» WORK ITEM:
This exercise requires every record to be repeated exactly.

Records from a data collection
=== Section Start ===

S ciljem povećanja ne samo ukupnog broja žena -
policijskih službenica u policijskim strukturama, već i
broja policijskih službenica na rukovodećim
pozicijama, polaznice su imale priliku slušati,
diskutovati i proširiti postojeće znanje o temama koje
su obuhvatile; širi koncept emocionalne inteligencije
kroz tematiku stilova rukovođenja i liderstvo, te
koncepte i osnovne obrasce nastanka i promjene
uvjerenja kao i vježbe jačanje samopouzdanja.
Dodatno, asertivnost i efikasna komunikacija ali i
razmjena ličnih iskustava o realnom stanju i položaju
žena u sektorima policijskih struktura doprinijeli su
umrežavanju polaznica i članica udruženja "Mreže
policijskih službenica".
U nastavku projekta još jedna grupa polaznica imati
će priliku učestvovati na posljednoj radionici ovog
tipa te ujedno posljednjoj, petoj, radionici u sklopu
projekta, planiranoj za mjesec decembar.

=== Section End ===

» ANSWER TO THE EXERCISE:
S ciljem povećanja ne samo ukupnog broja žena -
policijskih službenica u policijskim strukturama, već i
broja policijskih službenica na rukovodećim
pozicijama, polaznice su imale priliku slušati,
diskutovati i proširiti postojeće znanje o temama koje
su obuhvatile; širi koncept emocionalne inteligencije
kroz tematiku stilova rukovođenja i liderstvo, te
koncepte i osnovne obrasce nastanka i promjene
uvjerenja kao i vježbe jačanje samopouzdanja.
Dodatno, asertivnost i efikasna komunikacija ali i
razmjena ličnih iskustava o realnom stanju i položaju
žena u sektorima policijskih struktura doprinijeli su
umrežavanju polaznica i članica udruženja "Mreže
policijskih službenica".
U nastavku projekta još jedna grupa polaznica imati
će priliku učestvovati na posljednoj radionici ovog
tipa te ujedno posljednjoj, petoj, radionici u sklopu
projekta, planiranoj za mjesec decembar.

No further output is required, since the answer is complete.